Depression and mental health  

are defined as how we feel, process information, and our decision-making capability in life. Individuals with disabilities often report increased rates of stress and depression compared to non-disabled people. Individuals are advised to consult medical professionals on how to preserve their mental health. Some people with disabilities use exercise to improve the mental health. 

Injury and fatigue 

Fatigue refers to extreme tiredness or complete lack of energy. Fatigue can be very dangerous as it affects an individual's ability to think and perceive the immediate environment. The lack of energy can have a negative effect, especially in performing work duties. Individuals with disabilities should be under observation to keep track of their health conditions and prevent them from getting injured. 

Injuries in this context refer to homicide, suicide, and unintentional harm to a person. According to research, injuries are the leading cause of death among people aged 1- 44. Injuries experienced by people with disabilities inflict financial, emotional, and physical afflictions that affect a person's role in society.  

Chronic illnesses are the most reported cases and the most expensive health challenges though the conditions can be prevented. All it takes is a healthy lifestyle, routine screening to prevent the condition from developing for some illnesses. In cases where individuals experience discomfort, they should seek medical advice from their medical health provider. 

Asthma

Asthma refers to a medical condition that affects the lungs. Among children, asthma is a long-term condition that can also be experienced by adults. Studies show that asthma is a specific chronic disease among children as well. Asthma is the leading chronic illness, and more efforts should be directed to preventing the development of chronic diseases.

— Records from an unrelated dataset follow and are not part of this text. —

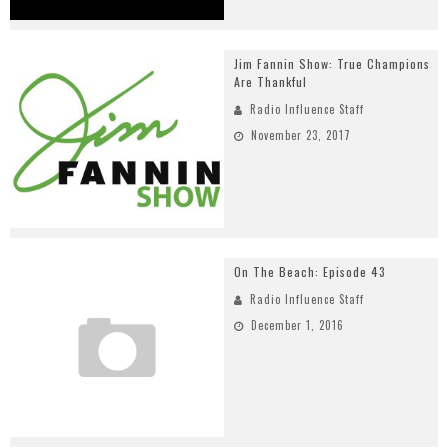
Jim Fannin Show: True Champions
Are Thankful
Radio Influence Staff
November 23, 2017
On The Beach: Episode 43
Radio Influence Staff
December 1, 2016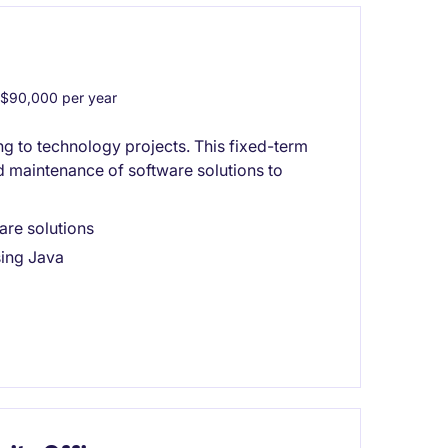
$90,000 per year
ng to technology projects. This fixed-term
 maintenance of software solutions to
are solutions
sing Java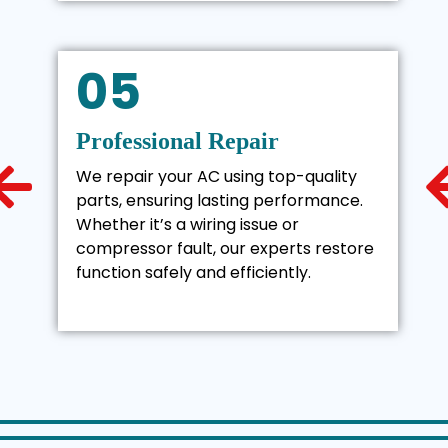
05
Professional Repair
We repair your AC using top-quality
parts, ensuring lasting performance.
Whether it’s a wiring issue or
compressor fault, our experts restore
function safely and efficiently.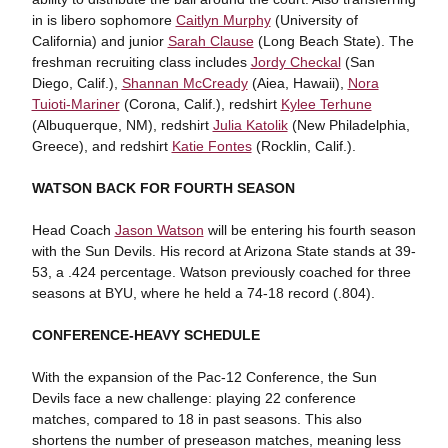
in is libero sophomore
Caitlyn Murphy
(University of
California) and junior
Sarah Clause
(Long Beach State). The
freshman recruiting class includes
Jordy Checkal
(San
Diego, Calif.),
Shannan McCready
(Aiea, Hawaii),
Nora
Tuioti-Mariner
(Corona, Calif.), redshirt
Kylee Terhune
(Albuquerque, NM), redshirt
Julia Katolik
(New Philadelphia,
Greece), and redshirt
Katie Fontes
(Rocklin, Calif.).
WATSON BACK FOR FOURTH SEASON
Head Coach
Jason Watson
will be entering his fourth season
with the Sun Devils. His record at Arizona State stands at 39-
53, a .424 percentage. Watson previously coached for three
seasons at BYU, where he held a 74-18 record (.804).
CONFERENCE-HEAVY SCHEDULE
With the expansion of the Pac-12 Conference, the Sun
Devils face a new challenge: playing 22 conference
matches, compared to 18 in past seasons. This also
shortens the number of preseason matches, meaning less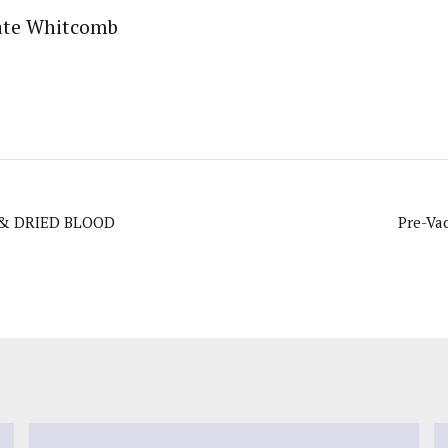
ate Whitcomb
 & DRIED BLOOD
Pre-Va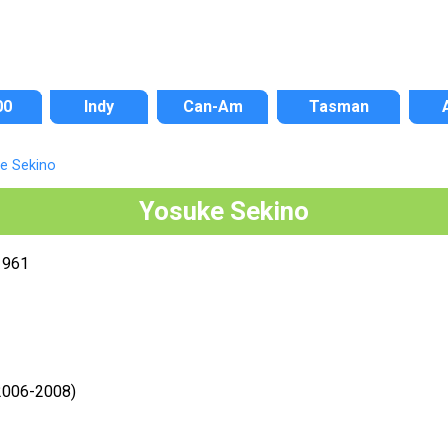
00
Indy
Can-Am
Tasman
e Sekino
Yosuke Sekino
1961
2006-2008)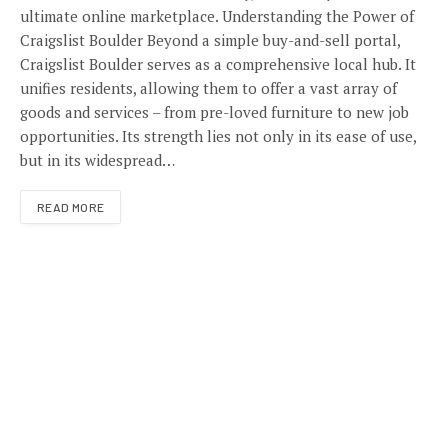
ultimate online marketplace. Understanding the Power of
Craigslist Boulder Beyond a simple buy-and-sell portal,
Craigslist Boulder serves as a comprehensive local hub. It
unifies residents, allowing them to offer a vast array of
goods and services – from pre-loved furniture to new job
opportunities. Its strength lies not only in its ease of use,
but in its widespread…
READ MORE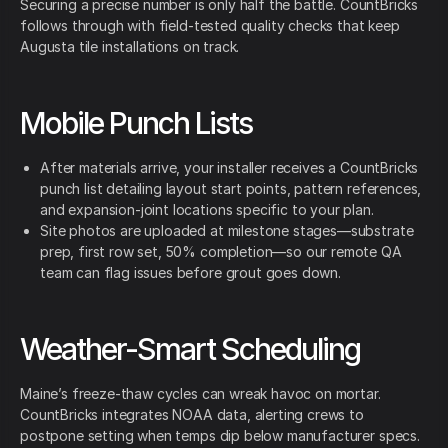
Securing a precise number is only half the battle. CountBricks
follows through with field-tested quality checks that keep
Augusta tile installations on track.
Mobile Punch Lists
After materials arrive, your installer receives a CountBricks
punch list detailing layout start points, pattern references,
and expansion-joint locations specific to your plan.
Site photos are uploaded at milestone stages—substrate
prep, first row set, 50% completion—so our remote QA
team can flag issues before grout goes down.
Weather-Smart Scheduling
Maine’s freeze-thaw cycles can wreak havoc on mortar.
CountBricks integrates NOAA data, alerting crews to
postpone setting when temps dip below manufacturer specs.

Asthma is the leading cause of disability among young children. 

Cancer

Individuals are encouraged to participate in regular cancer screening for cervical, colorectal cancers, and breast is vital to help detect the condition early enough for treatment. Research reveals that the number of women with disabilities being screened for cervical and breast cancer is below the set regulations. 

Women with disabilities raise several concerns as to why they are less likely to go for screening. The concerns raised by the women include inaccessible facilities and equipment. 

Diabetes

Diabetes is a chronic and dangerous disease that can be managed with the right medication and care; a person can live a productive and impactful life. Diabetes affects the body's glucose levels affecting an individual's ability to perform certain activities. In the united states, people with disabilities tend to report a higher rate than the United States' general population. 

Learning Disorder

Learning disorders refer to an individual's ability to comprehend or use written and spoken language or operate arithmetic calculations and focus attention. It is common for people to experience learning disabilities throughout their life and sometimes, some people may have overlapping disabilities. Individuals may have unique or specific learning disabilities that directly affect their quality of life.

Limb Loss

This refers to the loss of either an arm or leg. It can result from diabetes, vascular disease, cancer, trauma, or infection from other diseases. Notably, some people are born without limbs; others lose them during their life either through accident or due to illness. Individuals are provided with assistive equipment to help them move around depending on the lost limb. 

More often than not, limb loss is an outcome of health complications and not the cause of the problems. In most cases, loss of a limb can decrease physical activity, rise in skin-related infections from using a prosthesis, and chronic phantom pain. People with disabilities who experience limb loss are encouraged to try therapy to nurse them to recovery and address their mental health. 

People with disabilities are advised to routinely seek medical examination to help them keep track of their health and live a productive life.